Dostları hatırlamak veya geçmiş günleri yad etmek için özenle içine fotoğrafların yerleştirildiği fotoğraf albümleri vardı bir zamanlar...

Arkasına bazı hatırlatıcı notlar da yazılan fotoğraflar; maziye dalmak isteyenlere güzel bir imkan sunardı.

Şimdilerde, fotoğraf albümü kullanan hemen hemen hiç kalmadı gibi.

Herşeyde olduğu gibi resimler de sanal ortamlarda ruhsuz bir şekilde saklanıyor artık.

Oysa çoğu da siyah beyaz olan sararmış, kırışmış, buruşmuş fotoğrafları eline alarak resimleri incelemek, bazen yaşaran gözlerle maziye dalmak, sararan kağıdları koklamak, elini fotoğraf üzerinde gezdirmek çoğumuz için bulunmaz bir hazdır.

Bu keyfi sanal ortamda bilgisayar ekranında bulmak mümkün değil ki... 

Sanal ortama kaydedilen fotoğraflara her zaman bakmak da pek mümkün olmadığından, dostlarla hasbihal etmek için maalesef hiç yanımdan ayır/a/madığım cep telefonunun rehberimi kulanmayı tercih ediyorum ben.

Bu yüzden cep telefonu rehberime ara sıra da olsa göz atma alışkanlığım vardır.

İsmini okuduğum dostlarla ortak hatıralar gözümün önüne gelir, maziye dalar kah sevinir kah hüzünlenirim.

Rehberimde gezinirken, görünürde aramam için maddi bir sebebim yokken, hayalimde canlanan bir hatırayı yad etmek adına arkadaşımı aramak, sesini duymak beni çok mutlu eder. Geçmişe beraberce gitmek inanılmaz bir keyif verir bana.

Hemen hemen her gün görüşme yaptığım arkadaşlarım olduğu gibi yılda bir veya iki defa görüştüğüm arkadaşlarım da vardır. 

Bunun yanısıra her nasılsa cep telefonumun rehberine girmiş bulunan, fakat "ne zaman", "nerede" ve "nasıl" tanıştığımı dahi hatırlayamadığım isimlere de rastlamak mümkün olabiliyor.

Bu tip kayıtlı olanlardan birisinden bir arama gelince beni bir şaşırma alır, "Allah Allah bu kimdi ya?" diye söylenmeye başlarım. Elimin telefonu açmaya gitme hususunda tereddüt ettiği de olur...

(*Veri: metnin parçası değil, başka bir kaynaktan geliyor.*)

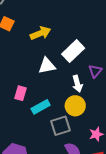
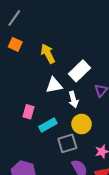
yellow arrow: (41, 33) -> (48, 54), turned -96
white arrow: (77, 84) -> (73, 100), moved

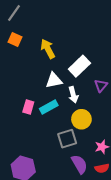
cyan rectangle: (48, 125) -> (49, 107), moved

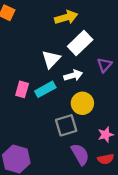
yellow arrow: (48, 49) -> (66, 17), moved, turned 102
white triangle: (54, 80) -> (51, 59), turned -36
white arrow: (73, 95) -> (73, 75), turned -91

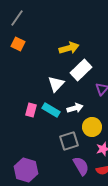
white arrow: (73, 75) -> (75, 108), moved
cyan rectangle: (45, 89) -> (51, 110), turned 60
yellow circle: (82, 103) -> (92, 127), moved

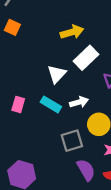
pink rectangle: (31, 110) -> (18, 104), moved

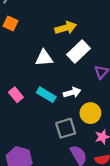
white triangle: (57, 74) -> (44, 58), moved, turned 42
pink rectangle: (18, 104) -> (16, 95), turned -56

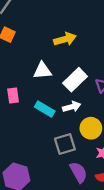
white rectangle: (79, 52) -> (75, 80), moved
pink rectangle: (16, 95) -> (13, 96), moved, turned 32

Böyle bir arkadaştan bir arama geldiğinde bana yöneltilen; "ne kadar vefasızsın, hiç arayıp sormuyorsun, hiç gözükmüyorsun" gibi serzeniş cümleleriyle söze başlaması halinde, mahcubiyetimi bertaraf etmek için ne söylemem gerektiğini hızlıca düşünmeye çalışır, "işlerin yoğunluğundan, tembelliğimden, vakit bulamadığımdan" dem vurarak vaziyeti kurtarmaya çalışırım.

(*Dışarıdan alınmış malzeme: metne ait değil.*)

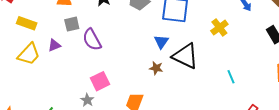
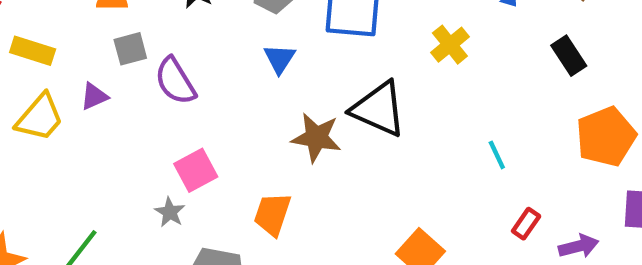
blue triangle: (161, 42) -> (279, 59), moved
brown star: (156, 68) -> (316, 138), size x1.6
cyan line: (231, 77) -> (497, 155), moved

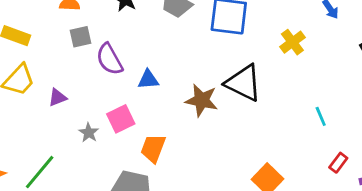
blue triangle: (279, 59) -> (148, 80), moved, turned 50
purple triangle: (94, 96) -> (57, 97), moved
gray star: (170, 212) -> (89, 133), moved
orange trapezoid: (272, 214) -> (153, 148), moved

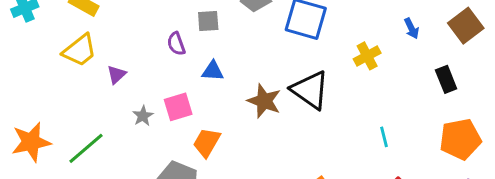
gray square: (81, 37) -> (208, 21), moved
purple semicircle: (109, 59) -> (176, 44), size x0.7
purple triangle: (57, 97) -> (116, 75), turned -30

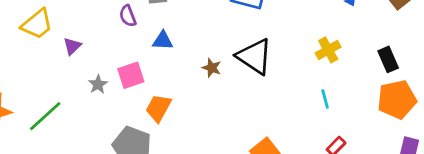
yellow cross: (367, 56) -> (328, 50), moved
black rectangle: (446, 79) -> (388, 59), moved
brown star: (264, 101) -> (212, 68), size x0.6

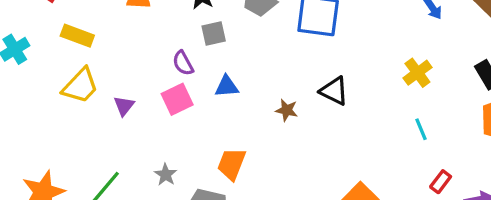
black triangle: (255, 56) -> (334, 91), size x0.7
pink square: (131, 75) -> (177, 99), moved
gray star: (98, 84) -> (166, 175), moved

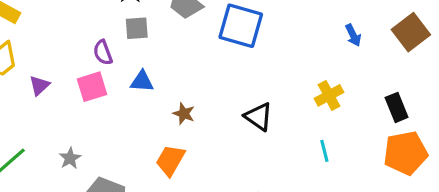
black triangle: (334, 91) -> (259, 117), moved
brown star: (287, 110) -> (184, 114), moved
orange trapezoid: (232, 164) -> (170, 160), moved

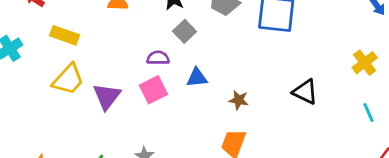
gray square: (137, 28) -> (185, 31), turned -30
purple semicircle: (103, 52) -> (158, 58), turned 120
purple triangle: (39, 85) -> (107, 96), size x1.5

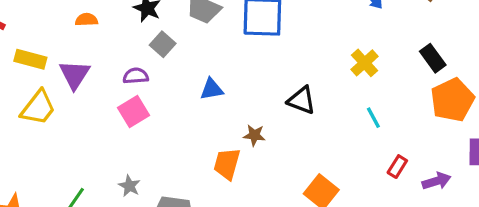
blue triangle: (197, 78) -> (212, 89), moved
purple triangle: (107, 96) -> (75, 75), moved
brown star: (239, 100) -> (254, 135), moved

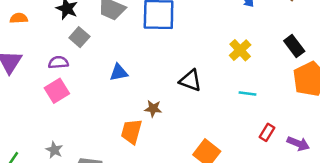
cyan line: (373, 118) -> (248, 94), turned -54
purple arrow: (437, 181) -> (298, 144), turned 40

Bir taraftan hiçbir sebep yokken beni arama nezaketinde bulunan arkadaşın yaptığın jestin güzelliğini altında ezilirken bir taraftan da kendi vefasızlığımı, vurdumduymazlığımı, kayıtsızlığımı sorgulamaya başlarım. 

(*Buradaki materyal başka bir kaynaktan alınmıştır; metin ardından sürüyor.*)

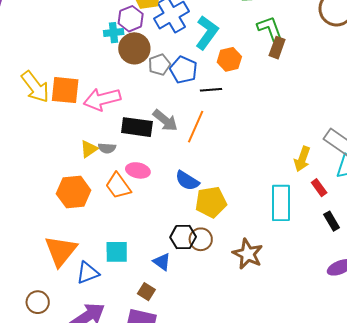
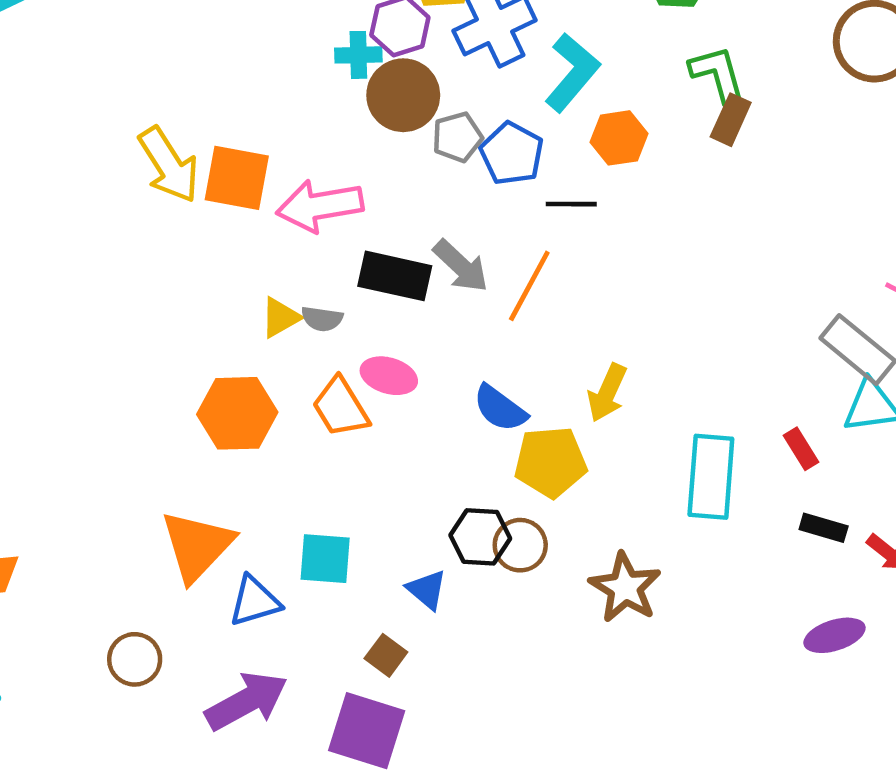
yellow arrow: (302, 159) -> (607, 393), moved
black rectangle: (332, 221) -> (824, 528), turned -48

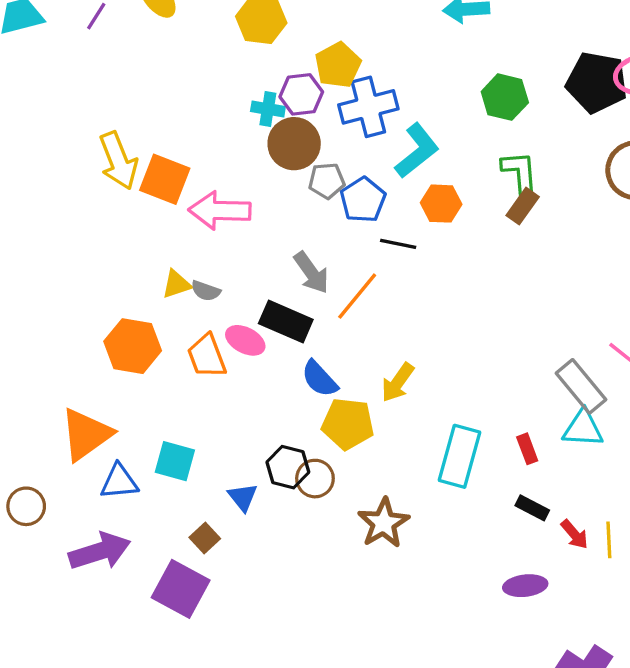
black rectangle: (395, 276) -> (286, 322), moved

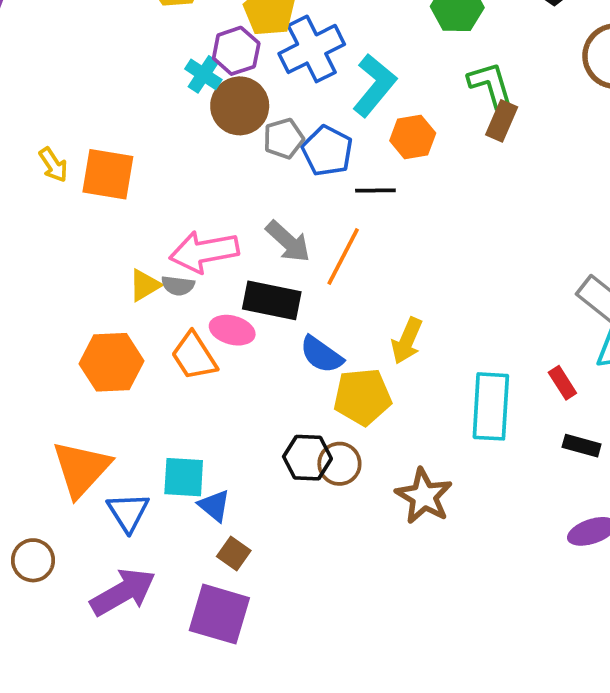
cyan cross: (268, 109) -> (203, 74), turned 36
yellow arrow: (118, 161) -> (53, 165), size x0.6
pink arrow: (220, 211) -> (204, 252), moved
blue triangle: (119, 482) -> (128, 512), turned -45
blue triangle: (243, 497) -> (214, 506), moved

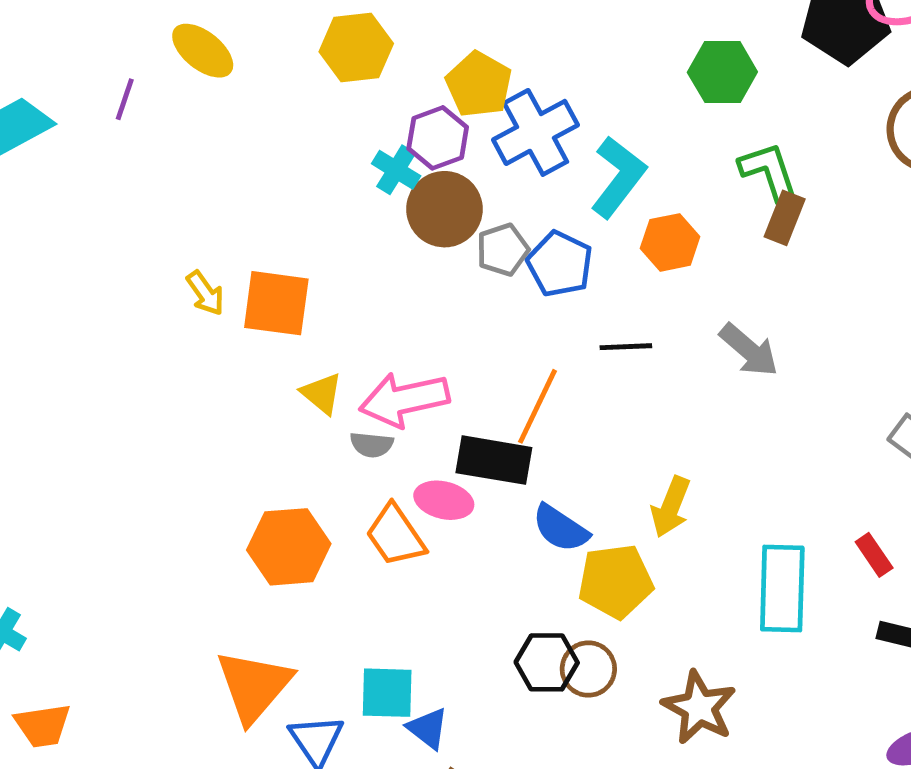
black line: (375, 190) -> (626, 347), moved
gray arrow: (288, 242) -> (749, 350), moved
orange line: (343, 256) -> (537, 406), moved
yellow triangle: (145, 285) -> (322, 393), moved, turned -48

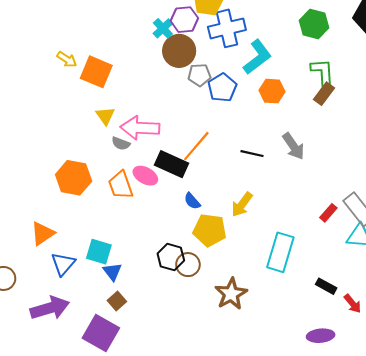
yellow arrow: (205, 293) -> (67, 59), turned -36
black line: (626, 347) -> (252, 154), moved
blue semicircle: (560, 528) -> (192, 201), size x0.7
red rectangle: (874, 555) -> (328, 213), moved, turned 60
orange triangle: (254, 686) -> (43, 233), size x0.7

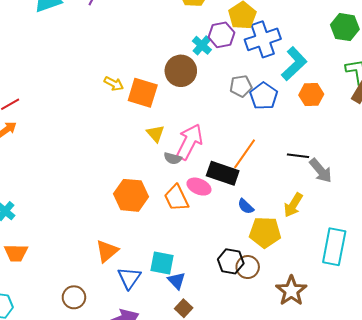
brown circle: (179, 51) -> (181, 71), moved
pink arrow: (140, 128) -> (189, 142), turned 120
gray arrow: (293, 146) -> (321, 171), moved

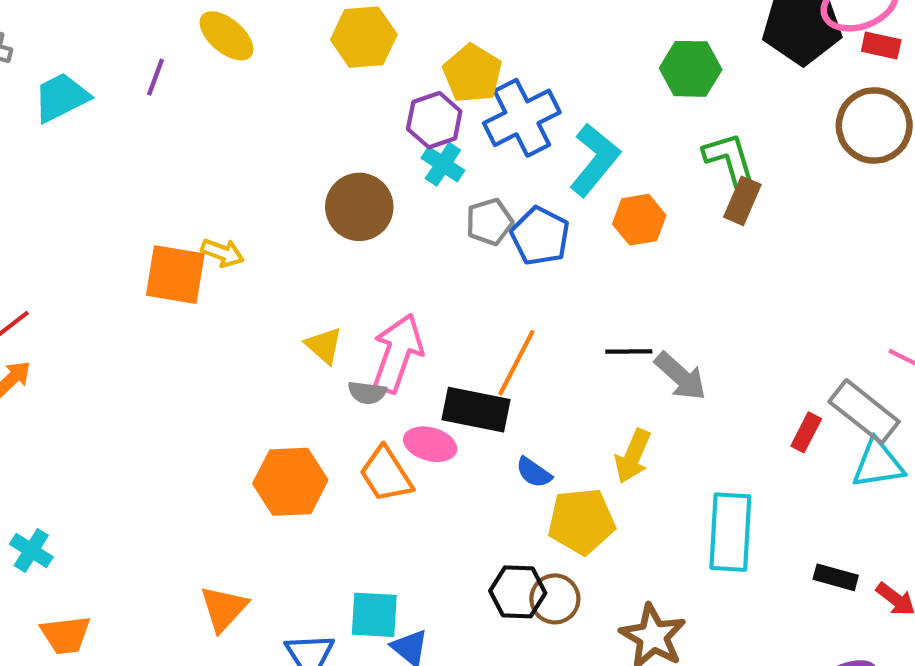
cyan cross: (202, 45) -> (443, 164), moved
orange square: (143, 93) -> (175, 275), moved
orange triangle: (107, 251) -> (224, 608), moved

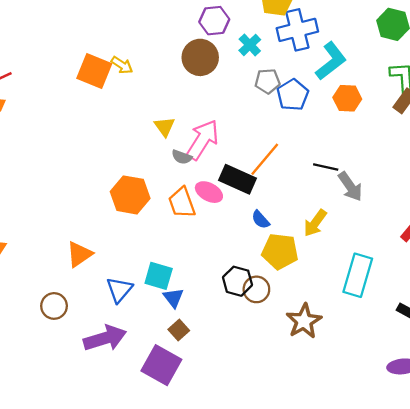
purple hexagon: (434, 120) -> (214, 21), moved

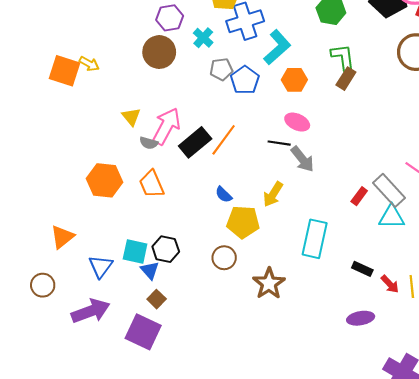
black rectangle: (238, 179) -> (195, 142), moved, turned -60
pink ellipse: (209, 192) -> (297, 122), moved
black hexagon: (238, 281) -> (166, 249), moved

Arkadaşımın; " filanca işimin halledilmesi için bana yardımcı olur musun ? diye söze devam etmesi durumunda bu büyü aniden bozulur....

Yine de işinin halledilmesi için akla gelen bir dost mesabesinde değerlendiriliyor olmam hasebiyle de kendimi mutlu hissederim...

Yani kısa, fani, geçici, bikarar olan şu fani dünyada; "mutlu olmak için herbir şeyi bahane etmek lazım, der", rehbere göz atmaya devam ederim...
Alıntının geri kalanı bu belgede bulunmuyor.